SEOUL - South Korea and India agreed on Monday to step up defence cooperation while South Korea pledged $10 billion in finance for infrastructure projects as Indian Prime Minister Narendra Modi arrived for a visit.

South Korea’s Ministry of Strategy and Finance and the Export-Import Bank of Korea will create a $1 billion Economic Development Cooperation Fund and provide $9 billion in export credits to India, the two countries said in a statement.

Modi signed the deal with South Korean President Park Geun-hye at the beginning of a two-day visit to Seoul.

Seven out of 10 points in the joint statement were focused on defence cooperation including exchanges between South Korean and Indian shipyards, and their navies.

“I have requested President Park to support the participation of Korean companies in the defence sector in India. Her response has been positive,” Modi said in remarks at a joint news briefing with the South Korean president.

Modi arrived from Mongolia and earlier visited China on a three-country Asian tour aimed at building economic ties.

Modi has been active diplomatically since taking office a year ago, and has made a point of forging closer relations with countries on China’s periphery - a move seen by some observers as a response to China’s own strategic relations with India’s neighbours.

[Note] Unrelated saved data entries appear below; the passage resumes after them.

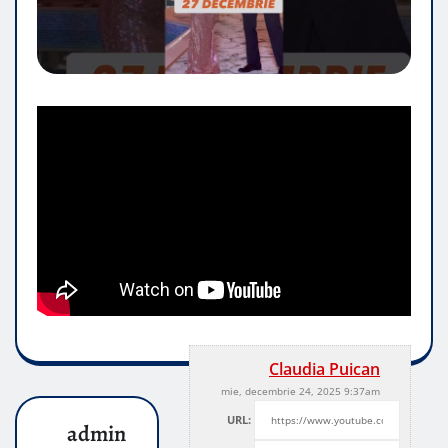
Claudia Puican
mie, decembrie 24, 2025 9:37am
URL:
admin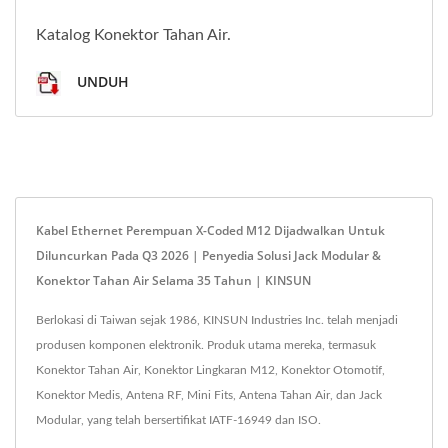
Katalog Konektor Tahan Air.
UNDUH
Kabel Ethernet Perempuan X-Coded M12 Dijadwalkan Untuk
Diluncurkan Pada Q3 2026 | Penyedia Solusi Jack Modular &
Konektor Tahan Air Selama 35 Tahun | KINSUN
Berlokasi di Taiwan sejak 1986, KINSUN Industries Inc. telah menjadi
produsen komponen elektronik. Produk utama mereka, termasuk
Konektor Tahan Air, Konektor Lingkaran M12, Konektor Otomotif,
Konektor Medis, Antena RF, Mini Fits, Antena Tahan Air, dan Jack
Modular, yang telah bersertifikat IATF-16949 dan ISO.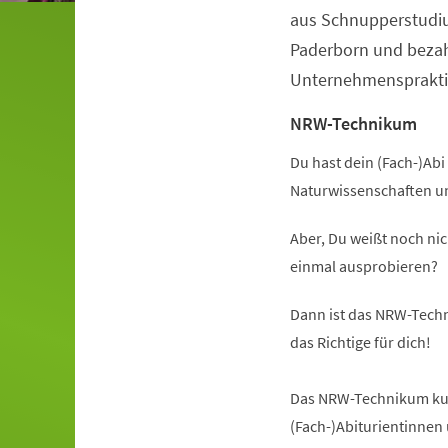
aus Schnupperstudiu
Paderborn und beza
Unternehmenspraktik
NRW-Technikum
Du hast dein (Fach-)Abi 
Naturwissenschaften u
Aber, Du weißt noch nic
einmal ausprobieren?
Dann ist das NRW-Techn
das Richtige für dich!
Das NRW-Technikum kurz
(Fach-)Abiturientinnen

Following talks with President Park Geun-Hye, Modi told a joint press briefing that the two leaders had agreed their “modest” bilateral trade was falling far short of its potential.

Modi, who took office a year ago, said his visit to South Korea came at a time of renewed momentum in the Indian economy as his government pursues a comprehensive modernisation programme.

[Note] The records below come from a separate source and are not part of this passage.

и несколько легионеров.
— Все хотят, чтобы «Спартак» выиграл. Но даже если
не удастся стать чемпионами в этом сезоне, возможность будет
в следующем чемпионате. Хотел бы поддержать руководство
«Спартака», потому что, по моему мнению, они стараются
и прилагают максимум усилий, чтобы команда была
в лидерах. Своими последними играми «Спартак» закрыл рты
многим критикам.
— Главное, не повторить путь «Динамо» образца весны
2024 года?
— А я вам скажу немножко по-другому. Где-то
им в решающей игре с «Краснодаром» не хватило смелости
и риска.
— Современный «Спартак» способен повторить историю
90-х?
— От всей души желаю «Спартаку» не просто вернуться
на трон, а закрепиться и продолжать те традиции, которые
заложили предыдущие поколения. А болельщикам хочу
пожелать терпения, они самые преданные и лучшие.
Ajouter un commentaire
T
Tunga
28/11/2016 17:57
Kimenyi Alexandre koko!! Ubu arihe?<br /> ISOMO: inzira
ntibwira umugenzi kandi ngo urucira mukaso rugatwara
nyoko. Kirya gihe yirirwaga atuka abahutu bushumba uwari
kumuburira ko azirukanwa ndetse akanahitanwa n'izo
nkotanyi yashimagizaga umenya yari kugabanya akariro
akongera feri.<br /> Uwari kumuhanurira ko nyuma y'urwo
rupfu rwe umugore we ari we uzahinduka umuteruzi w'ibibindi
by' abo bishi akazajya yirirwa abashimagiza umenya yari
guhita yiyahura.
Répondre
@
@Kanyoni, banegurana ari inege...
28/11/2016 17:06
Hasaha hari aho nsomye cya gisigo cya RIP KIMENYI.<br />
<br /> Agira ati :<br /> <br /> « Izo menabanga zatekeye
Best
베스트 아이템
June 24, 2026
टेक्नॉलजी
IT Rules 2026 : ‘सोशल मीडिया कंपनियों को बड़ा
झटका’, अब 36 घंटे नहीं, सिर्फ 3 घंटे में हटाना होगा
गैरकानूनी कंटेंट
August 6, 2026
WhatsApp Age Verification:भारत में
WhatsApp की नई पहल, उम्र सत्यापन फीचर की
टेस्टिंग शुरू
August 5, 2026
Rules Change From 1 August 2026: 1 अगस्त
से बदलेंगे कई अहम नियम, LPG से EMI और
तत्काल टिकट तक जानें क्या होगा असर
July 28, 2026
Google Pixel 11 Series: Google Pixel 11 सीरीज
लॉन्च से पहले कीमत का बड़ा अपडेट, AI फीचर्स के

“We have a special focus on infrastructure and developing a world class manufacturing sector. Korea can be a leading partner in this enterprise,” he said.

His trip - part of a six-day East Asia tour - is packed with a whirlwind of meetings with business tycoons from South Korea’s largest conglomerates, including Hyundai, Samsung and LG.

All three manufacturing giants operate plants in India where they enjoy sizeable shares of the vast consumer market for cars, smartphones and home appliances.

“Korean companies have the edge to succeed in India,” Modi said, who stressed the opportunities being created by his “Make in India” initiative aimed at boosting the nation’s relatively weak manufacturing sector.

Hyundai Motor Company, South Korea’s largest carmaker, operates two plants in the southern Indian city of Chennai, and expanding that investment is expected to be high on the agenda during a meeting between Modi and Hyundai Motor chairman Chung Mong-Koo on Tuesday.

A planned meeting with J.K. Shin - the head of Samsung’s mobile unit -is also expected to help accelerate the South Korean firm’s reported plans to build a third plant in India, one of the world’s fastest-growing handset markets.

And Modi is scheduled to visit the main shipyard of the world’s largest shipbuilder, Hyundai Heavy Industries, in the southern city of Ulsan to meet with its chairman Choi Kil-Seon.

India also needs help upgrading its outdated transport infrastructure - a constant source of frustration among foreign firms operating there.

South Korea’s Finance Ministry and the Export-Import Bank of Korea said Monday they intended to provide $10 billion dollars in loans and funding for Indian infrastructure projects including railways and power generation.

“We have laid the foundation for a relationship that two major Asian countries with shared values should have,” Modi said.